Shigehisa Takada personifies all that’s wrong with corporate Japan. The Takata chairman has adopted a familiar response to the deadly airbag scandal that’s enveloped his 82-year-old company: duck and cover. As the costs of recalling tens of millions of airbags mount — they’re likely to reach $264 million in the year ending in March — Takata has remained out of sight, leaving underlings and lawyers to face the news media and testify before the U.S. Congress.
Something extraordinary just took place within the clubby ranks of Japan Inc., however: Someone had the gumption to tell Takada the jig was up. Not just anyone, but Honda’s respected CEO Takanobu Ito. In December, local press speculated that Honda, Takata’s biggest customer, would provide a financial lifeline to the embattled airbag maker. Ito now says Honda intends to do no such thing: “We have no interest” in keeping Takata afloat, he told reporters last week.
While that would sound unremarkable coming from a CEO in Detroit, Ito’s tough message is revolutionary for Japan. It’s a promising sign that the Japanese corporate sector may finally be modernizing from within. That should both cheer Prime Minister Shinzo Abe — who has called upon Japanese companies to improve their governance — and inspire him to give his stalled “Abenomics” reform program a serious reboot.
In recent years, Honda’s Ito has mounted a one-man assault on Japan’s traditional “keiretsu” system of close-knit business networks. From the 1960s through the 1990s, these interlinking interests, cemented by cross-shareholdings of stock, fueled Japan’s dominance in sectors like autos. But they’ve left the country deeply uncompetitive. In 2012, Ito began dismantling Honda’s relationships with high-cost and complacent domestic suppliers in favor of low-cost ones overseas.
Companies like Daihatsu have begun to follow suit. Last month, Reuters ran a fascinating story about how Japan’s oldest carmaker had also decided to focus more on costs than on preserving backroom relationships. Even more intriguingly, former Daihatsu chairman Kosuke Shiramizu claimed that Akio Toyoda, Toyota’s CEO, was “carefully aware of what we’re doing.” For giant Toyota to revamp its traditional supplier network in the interests of efficiency would mark a sea change in how Japanese manufacturers operate.
These aren’t the only hints of change. Japanese companies are notoriously resistant to shareholder complaints, particularly from foreigners. Olympus shareholders, remember, were more aghast by the fact that whistleblower Michael Woodford had gone public with a $1.7 billion fraud scandal at the company in 2011 than the crime itself. Sony recently fended off pressure from activist investor Daniel Loeb to buy back stock and address what he claimed was an “illogical capital structure” that did nothing to increase shareholder value.
Loeb is back now, acquiring a stake in Fanuc, the world’s largest maker of automation equipment, and pressing the company to deploy its $8.5 billion cash pile rather than sitting on it. While the company might deny acting under pressure, President Yoshiharu Inaba has announced plans to invest more than $1 billion in new plants and research-and-development facilities. Fanuc is Japan’s 10th-biggest company by market capitalization; its actions send a powerful signal to peers.

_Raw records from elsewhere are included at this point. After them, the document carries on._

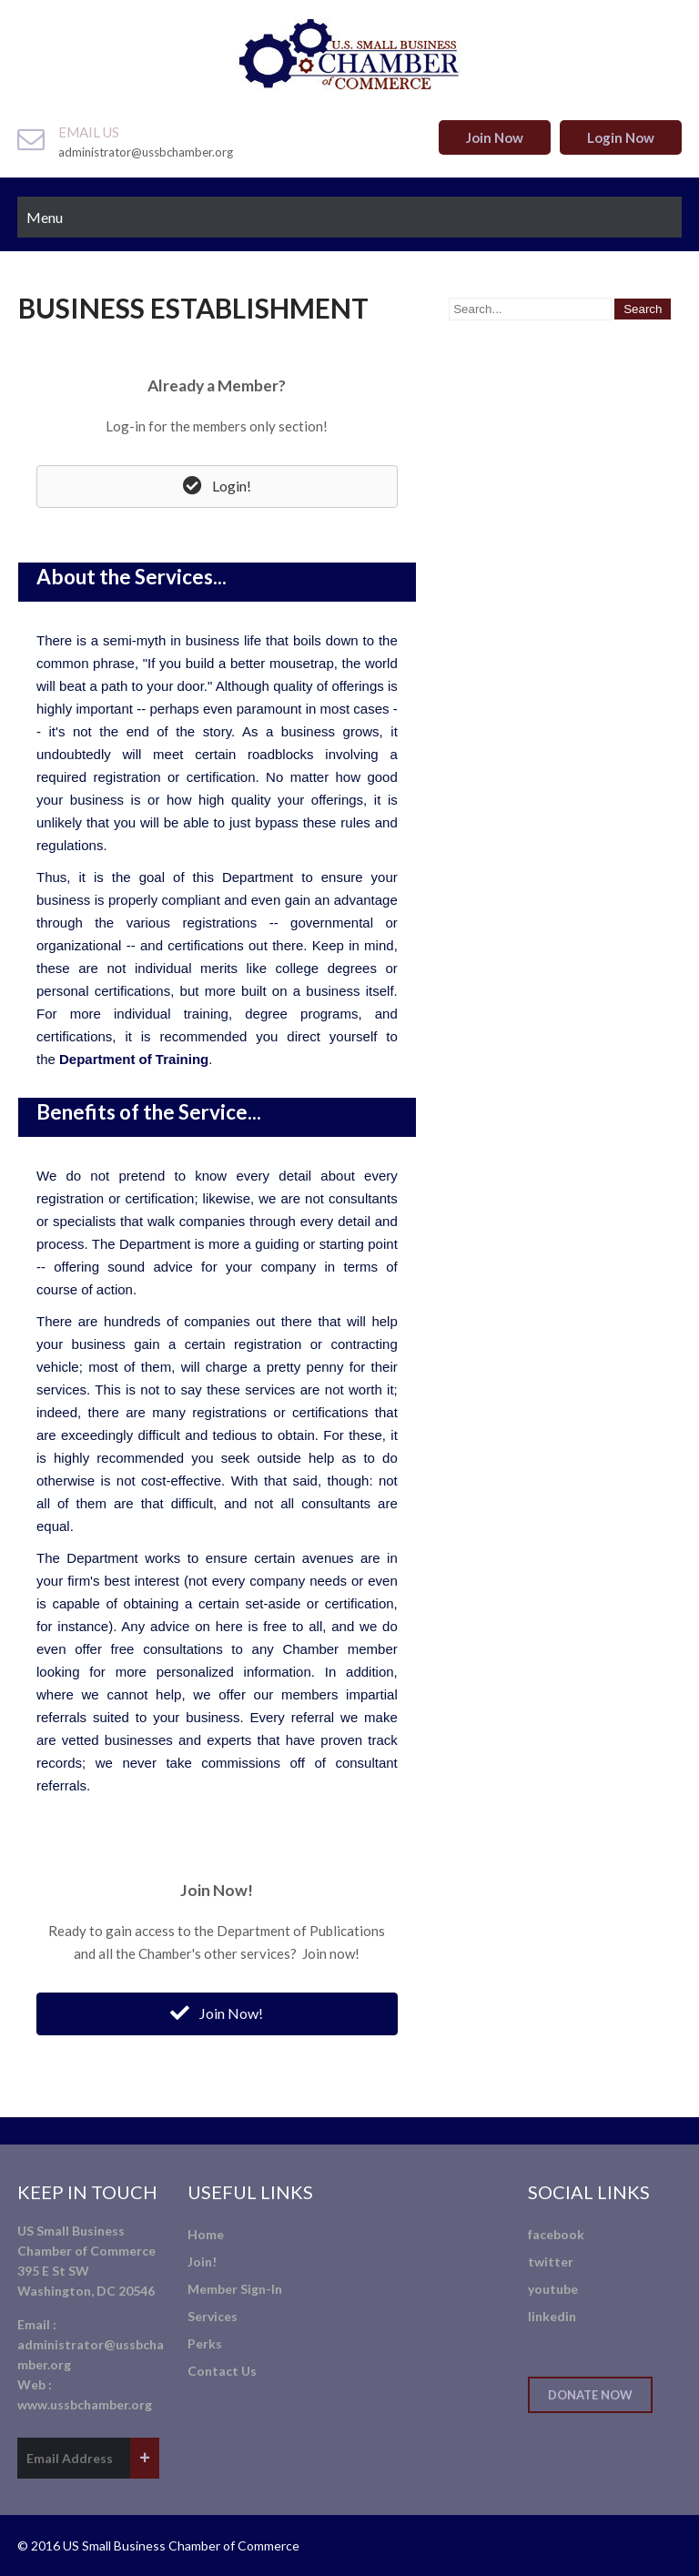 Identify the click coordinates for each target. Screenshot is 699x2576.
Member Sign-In (234, 2289)
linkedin (552, 2316)
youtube (553, 2289)
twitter (550, 2261)
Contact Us (222, 2370)
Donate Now (590, 2395)
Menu (44, 217)
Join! (202, 2261)
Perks (204, 2343)
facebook (556, 2234)
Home (205, 2234)
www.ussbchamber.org (84, 2404)
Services (212, 2316) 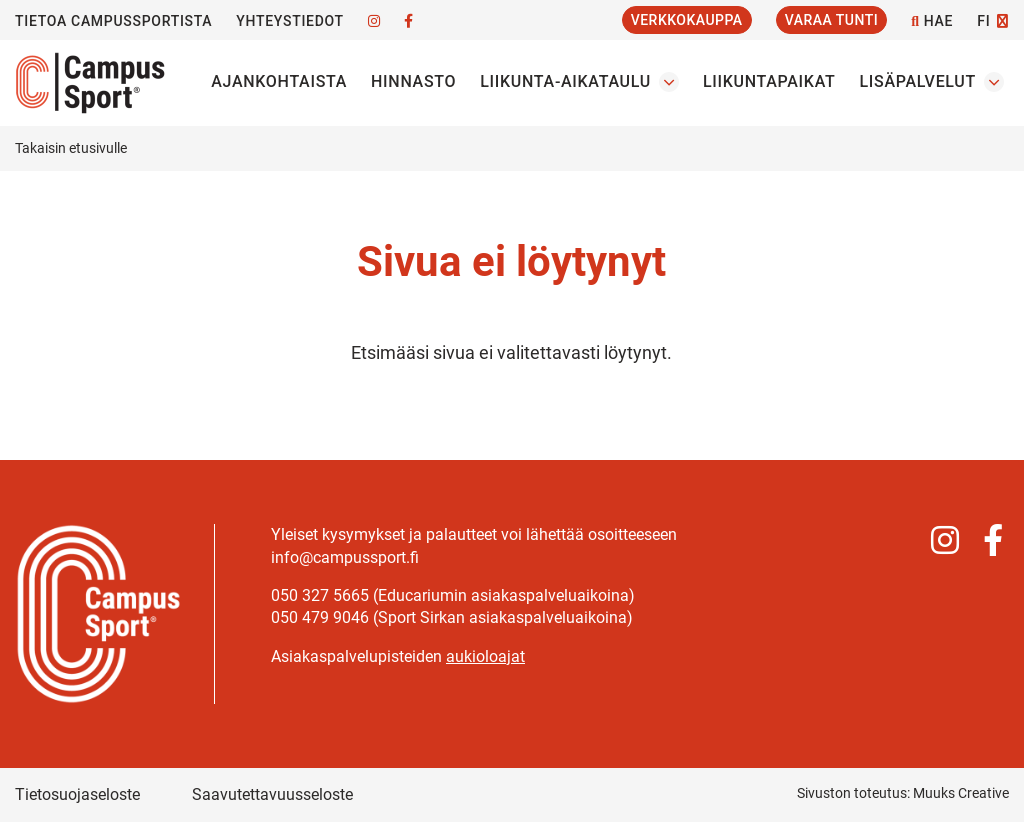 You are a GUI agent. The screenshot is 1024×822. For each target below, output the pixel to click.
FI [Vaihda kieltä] (983, 21)
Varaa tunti (832, 20)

Finally, even Japan’s stuffy Keidanren business federation appears to be responding to Abe’s calls to promote more women to top positions. Just last week, the Wall Street Journal ran a story headlined, “Leaders at Business Lobby Keidanren Remain All Male, All Over 60.” Now the group has named its first woman — Haruno Yoshida, president of BT Japan — to its board. The move follows decisions by Daiwa Securities and Sumitomo Mitsui Bank also to appoint their first female board members, and by Lexus to name its first female engineer.
These are small steps, to be sure. But change in Japan is increasingly driven by bold action from outliers within the private sector. The success of Fast Retailing’s Uniqlo stores around the world inspired Abe to prod other companies to grow their overseas markets (and begin using English more). Entrepreneurs like Hiroshi Mikitani of e-commerce giant Rakuten are backing startup companies and lobbying the government to do the same. SoftBank’s Masayoshi Son used a $200 million investment to shame Tokyo into focusing more on renewable energy, with some success.
As Japan’s docile media shies away from speaking truth to power, corporate chieftains can — and should — play a greater role in setting Abe’s priorities. So far the government’s reform program has had limited success, as evidenced by the disappointing 2.2 percent annualized growth rate in the fourth quarter. If Abe is looking for inspiration, it’s all around him.
William Pesek is a Bloomberg View columnist based in Tokyo.